Code comments such as these should generally be restricted to one line, although two or three lines would be OK for cases that require more explanation. Most importantly, comments should describe what the code is intended to do and why, not simply repeat literally what the code does. The above comment, for example, explains the purpose of the subsequent lines. In contrast, the comment below is basically useless, as it simply repeats what anyone reading the code could have already told you.

# Set x to zero
x = 0

A better option would be

# Initialize running count of individuals
x = 0

There’s an art to determining how many comments are too many. I tend to personally be quite verbose with my comments, as I tend to use comments as markers to help me find the sections of my code that perform particular conceptual steps. Most of my code thus has a comment every three to five lines or so, although some would find this excessive.

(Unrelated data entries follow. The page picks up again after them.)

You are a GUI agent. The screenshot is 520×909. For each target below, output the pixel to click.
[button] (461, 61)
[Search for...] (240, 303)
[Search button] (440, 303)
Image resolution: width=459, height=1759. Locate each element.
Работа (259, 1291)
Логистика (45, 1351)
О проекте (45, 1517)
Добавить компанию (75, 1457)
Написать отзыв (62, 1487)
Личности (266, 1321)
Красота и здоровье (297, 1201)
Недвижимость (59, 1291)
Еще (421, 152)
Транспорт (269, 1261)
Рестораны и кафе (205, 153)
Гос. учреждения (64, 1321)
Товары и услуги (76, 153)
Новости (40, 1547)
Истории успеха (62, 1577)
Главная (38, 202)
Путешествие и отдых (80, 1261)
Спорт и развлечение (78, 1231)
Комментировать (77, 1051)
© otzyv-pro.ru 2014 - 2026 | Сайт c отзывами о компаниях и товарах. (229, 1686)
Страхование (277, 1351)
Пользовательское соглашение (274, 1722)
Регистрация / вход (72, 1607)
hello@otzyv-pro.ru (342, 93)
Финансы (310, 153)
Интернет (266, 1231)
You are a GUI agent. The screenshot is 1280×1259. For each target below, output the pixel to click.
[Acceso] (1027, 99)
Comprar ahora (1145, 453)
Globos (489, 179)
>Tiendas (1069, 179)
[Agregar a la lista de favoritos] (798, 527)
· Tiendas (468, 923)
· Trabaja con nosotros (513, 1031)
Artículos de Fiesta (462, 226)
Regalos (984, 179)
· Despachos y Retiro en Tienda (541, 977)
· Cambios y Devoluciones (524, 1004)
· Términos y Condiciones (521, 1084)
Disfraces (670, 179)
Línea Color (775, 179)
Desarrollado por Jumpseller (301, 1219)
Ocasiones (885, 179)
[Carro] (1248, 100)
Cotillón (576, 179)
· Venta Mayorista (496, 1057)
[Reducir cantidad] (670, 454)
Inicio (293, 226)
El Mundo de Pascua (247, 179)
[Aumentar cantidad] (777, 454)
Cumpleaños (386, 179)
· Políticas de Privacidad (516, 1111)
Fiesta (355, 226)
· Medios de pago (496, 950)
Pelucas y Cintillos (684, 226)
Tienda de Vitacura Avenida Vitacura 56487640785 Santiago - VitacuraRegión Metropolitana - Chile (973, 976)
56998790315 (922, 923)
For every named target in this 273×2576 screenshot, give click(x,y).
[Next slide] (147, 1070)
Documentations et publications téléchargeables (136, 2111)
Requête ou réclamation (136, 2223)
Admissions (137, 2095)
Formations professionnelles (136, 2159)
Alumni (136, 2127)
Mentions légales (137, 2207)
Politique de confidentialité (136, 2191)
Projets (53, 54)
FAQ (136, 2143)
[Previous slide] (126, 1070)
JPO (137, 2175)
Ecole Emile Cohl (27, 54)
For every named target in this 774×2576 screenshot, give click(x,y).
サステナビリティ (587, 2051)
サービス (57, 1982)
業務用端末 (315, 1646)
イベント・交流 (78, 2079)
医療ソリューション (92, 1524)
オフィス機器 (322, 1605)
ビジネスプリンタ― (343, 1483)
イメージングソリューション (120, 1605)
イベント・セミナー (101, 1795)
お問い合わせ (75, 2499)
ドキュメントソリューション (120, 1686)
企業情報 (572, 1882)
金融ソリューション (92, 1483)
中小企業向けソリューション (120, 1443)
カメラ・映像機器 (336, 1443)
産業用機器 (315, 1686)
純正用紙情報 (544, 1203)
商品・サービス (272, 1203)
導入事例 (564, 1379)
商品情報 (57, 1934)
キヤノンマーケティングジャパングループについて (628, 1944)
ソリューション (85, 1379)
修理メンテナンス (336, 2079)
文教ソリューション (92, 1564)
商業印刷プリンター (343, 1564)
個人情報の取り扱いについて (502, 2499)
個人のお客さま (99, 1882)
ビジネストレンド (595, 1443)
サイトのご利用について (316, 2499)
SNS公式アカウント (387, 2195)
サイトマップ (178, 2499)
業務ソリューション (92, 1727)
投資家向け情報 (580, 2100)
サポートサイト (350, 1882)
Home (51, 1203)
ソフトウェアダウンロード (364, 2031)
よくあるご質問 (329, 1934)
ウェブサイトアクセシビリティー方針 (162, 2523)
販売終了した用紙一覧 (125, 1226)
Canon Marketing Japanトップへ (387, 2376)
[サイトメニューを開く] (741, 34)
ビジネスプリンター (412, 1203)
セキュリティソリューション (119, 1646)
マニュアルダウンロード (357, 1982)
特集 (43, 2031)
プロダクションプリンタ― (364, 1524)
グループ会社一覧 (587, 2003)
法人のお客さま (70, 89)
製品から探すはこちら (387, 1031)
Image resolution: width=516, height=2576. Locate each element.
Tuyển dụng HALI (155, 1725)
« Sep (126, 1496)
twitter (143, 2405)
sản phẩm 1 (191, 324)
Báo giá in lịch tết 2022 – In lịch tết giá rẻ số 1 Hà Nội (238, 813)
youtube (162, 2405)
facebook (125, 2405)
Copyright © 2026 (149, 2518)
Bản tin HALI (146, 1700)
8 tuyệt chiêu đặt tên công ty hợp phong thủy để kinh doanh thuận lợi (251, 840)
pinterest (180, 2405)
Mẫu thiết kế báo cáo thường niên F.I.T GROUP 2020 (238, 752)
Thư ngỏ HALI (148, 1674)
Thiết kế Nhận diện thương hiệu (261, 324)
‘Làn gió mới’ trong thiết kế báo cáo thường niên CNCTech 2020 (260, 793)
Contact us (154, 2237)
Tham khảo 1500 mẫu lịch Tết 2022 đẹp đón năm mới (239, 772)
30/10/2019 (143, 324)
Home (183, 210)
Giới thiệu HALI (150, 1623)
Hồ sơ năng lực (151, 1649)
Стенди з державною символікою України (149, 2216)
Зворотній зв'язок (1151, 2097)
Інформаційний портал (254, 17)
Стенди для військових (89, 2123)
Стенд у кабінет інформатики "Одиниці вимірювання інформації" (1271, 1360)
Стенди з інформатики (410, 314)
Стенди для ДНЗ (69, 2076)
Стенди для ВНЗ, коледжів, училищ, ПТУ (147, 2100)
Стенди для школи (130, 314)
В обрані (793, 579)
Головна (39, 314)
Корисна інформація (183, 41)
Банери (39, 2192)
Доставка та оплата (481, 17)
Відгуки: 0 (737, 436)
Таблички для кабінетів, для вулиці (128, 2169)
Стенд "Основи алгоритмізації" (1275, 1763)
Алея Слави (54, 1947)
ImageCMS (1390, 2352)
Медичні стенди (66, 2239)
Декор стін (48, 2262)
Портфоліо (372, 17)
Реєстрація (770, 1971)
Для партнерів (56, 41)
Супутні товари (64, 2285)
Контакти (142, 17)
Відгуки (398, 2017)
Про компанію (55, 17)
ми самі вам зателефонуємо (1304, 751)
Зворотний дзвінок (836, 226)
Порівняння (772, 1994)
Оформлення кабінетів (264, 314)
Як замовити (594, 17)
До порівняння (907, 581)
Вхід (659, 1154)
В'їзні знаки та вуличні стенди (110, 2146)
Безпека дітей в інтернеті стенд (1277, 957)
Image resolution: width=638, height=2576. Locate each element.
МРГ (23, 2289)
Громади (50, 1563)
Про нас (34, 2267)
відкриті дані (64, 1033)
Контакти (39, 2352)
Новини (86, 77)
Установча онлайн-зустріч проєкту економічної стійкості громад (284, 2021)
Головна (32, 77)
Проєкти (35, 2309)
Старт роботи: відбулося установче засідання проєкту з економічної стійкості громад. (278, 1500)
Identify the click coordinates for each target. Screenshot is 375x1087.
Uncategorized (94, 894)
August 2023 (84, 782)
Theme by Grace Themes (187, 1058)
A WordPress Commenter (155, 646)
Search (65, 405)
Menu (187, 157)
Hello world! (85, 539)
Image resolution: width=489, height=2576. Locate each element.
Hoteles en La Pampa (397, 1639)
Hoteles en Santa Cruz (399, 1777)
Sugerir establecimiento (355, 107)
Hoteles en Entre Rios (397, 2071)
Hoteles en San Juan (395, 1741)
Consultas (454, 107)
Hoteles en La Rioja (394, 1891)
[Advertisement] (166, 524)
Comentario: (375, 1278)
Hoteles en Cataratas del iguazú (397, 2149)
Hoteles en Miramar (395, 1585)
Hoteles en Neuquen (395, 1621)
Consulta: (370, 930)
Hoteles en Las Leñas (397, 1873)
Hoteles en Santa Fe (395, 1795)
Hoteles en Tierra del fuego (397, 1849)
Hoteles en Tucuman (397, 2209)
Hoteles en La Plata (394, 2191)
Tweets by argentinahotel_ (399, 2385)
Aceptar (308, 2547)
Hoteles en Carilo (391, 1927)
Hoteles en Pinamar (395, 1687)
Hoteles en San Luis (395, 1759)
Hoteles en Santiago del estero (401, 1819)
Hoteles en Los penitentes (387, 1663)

Finally, make sure not to let your comments get out of date — when you update your code, you must update the corresponding comments. An out of date or incorrect comment is worse than no comment at all.

Exercise 6

Open your analysis_functions.py module and add a few comments to various lines to help explain what’s happening there.

2. Function-level definitions

All languages have conventions surrounding how to document the operations of a function. In Python, a description of a function is known as a docstring. Many scientific Python packages use a convention similar to the below.

def count_birds(birds_df):
    """
    Calculate mean number of birds per species present.

    Parameters
    ----------
    birds_df : DataFrame
        Table with species in rows and years in columns, values are counts

    Returns
    -------
    : DataFrame
        One row titled Mean for the result with column for each year
    """

Docstrings in Python begin and end with triple quotes, on their own lines, and they are indented just like the code that comes within the function.

Other than the specific syntax, two main features of this docstring apply to any scientific programming language. First, the first line of the function description is a single line describing the high level purpose and/or function of the function. Second, the inputs and outputs of the function are clearly described. If the function were more complex, it would also be common to include here an example of how it could be used.

Exercise 7

Copy the above docstring (feel free to modify it if you’d like) into your count_birds function.

3. Module-level documentation

At a higher level, you should also provide some overarching documentation of each of your Python module files. This is usually a relatively short summary, compared to a function-level docstring, that states the purposes of the module and lists what the module contains.

"""
Module containing functions to calculate mean number of sightings of 
bird species.

Functions
---------
count_birds - Calculate mean number of birds per species present.

"""

Like function docstrings, a module docstring starts and ends with triple quotes. Module docstrings appear at the very top of your module file, above the import statements and any other Python code.

Exercise 8

Copy the above module documentation to the top of your analysis_functions.py module.

4. Package-level and user documentation

At the highest level of documentation, we find information that is intended (mostly) to be read by users of your code to gain an overview of everything that your code does. We won’t talk about this level in detail, as it is most important for larger projects that are shared widely and maintained on an ongoing basis (which may not apply to many of your research projects). That said, even for relatively small projects, it never hurts to create a short document, or even a script, that shows off how your code can and should be used.

If you are interested in learning more about this process for Python packages, I’d suggest having a look at Sphinx, which is the tool used to create documentation for Python itself as well as most of the main scientific packages. The websites documenting core Python, matplotlib, and numpy provide some useful examples of Sphinx in use as well as some general documentation styles that you might wish to review.